INPUT DATA: Begin

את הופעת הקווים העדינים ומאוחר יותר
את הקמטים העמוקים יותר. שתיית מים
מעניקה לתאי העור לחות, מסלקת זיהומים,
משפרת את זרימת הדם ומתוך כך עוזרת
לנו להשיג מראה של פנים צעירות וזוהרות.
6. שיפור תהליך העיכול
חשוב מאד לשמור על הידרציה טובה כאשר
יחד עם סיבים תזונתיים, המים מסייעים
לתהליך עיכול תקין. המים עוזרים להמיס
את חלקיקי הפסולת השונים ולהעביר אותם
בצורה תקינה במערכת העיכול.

INPUT DATA: End
INPUT DATA: Begin

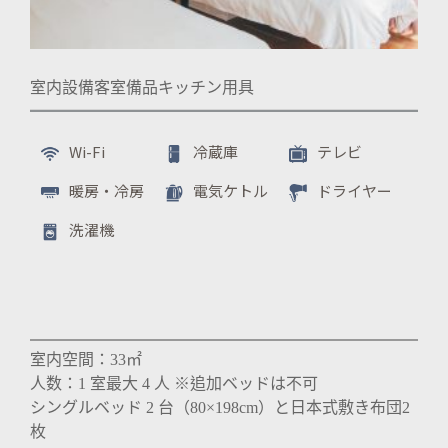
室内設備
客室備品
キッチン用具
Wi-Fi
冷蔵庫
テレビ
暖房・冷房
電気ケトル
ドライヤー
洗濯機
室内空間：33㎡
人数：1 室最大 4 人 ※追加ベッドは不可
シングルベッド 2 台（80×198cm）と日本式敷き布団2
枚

INPUT DATA: End

### DIRECTIONS FOR THIS TASK
Pull out all lines of the data with the string "העיכול".

### TASK SOLUTION
6. שיפור תהליך העיכול
בצורה תקינה במערכת העיכול.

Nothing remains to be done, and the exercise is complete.